WHAT IS NEEDED ▸ Please output the section of the listing below that opens with the line containing "FICHA TÉCNICA" and closes with the line containing "0,55 € pro 1", exactly and with nothing else.

EXERCISE MATERIALS ▸
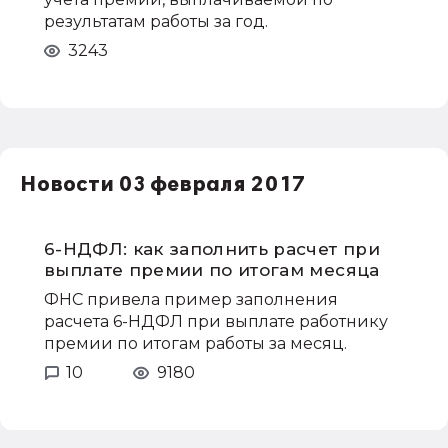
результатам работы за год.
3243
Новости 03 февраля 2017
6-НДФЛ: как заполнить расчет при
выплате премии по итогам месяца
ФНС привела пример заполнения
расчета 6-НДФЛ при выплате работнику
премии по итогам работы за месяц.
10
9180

* * *

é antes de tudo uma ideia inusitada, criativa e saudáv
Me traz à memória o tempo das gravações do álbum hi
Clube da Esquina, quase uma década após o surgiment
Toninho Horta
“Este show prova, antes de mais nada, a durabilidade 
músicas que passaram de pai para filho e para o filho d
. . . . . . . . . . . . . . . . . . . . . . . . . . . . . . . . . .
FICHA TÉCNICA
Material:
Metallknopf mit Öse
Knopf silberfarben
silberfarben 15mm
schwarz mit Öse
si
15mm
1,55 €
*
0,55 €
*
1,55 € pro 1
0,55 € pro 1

TASK SOLUTION ▸
FICHA TÉCNICA
Material:
Metallknopf mit Öse
Knopf silberfarben
silberfarben 15mm
schwarz mit Öse
si
15mm
1,55 €
*
0,55 €
*
1,55 € pro 1
0,55 € pro 1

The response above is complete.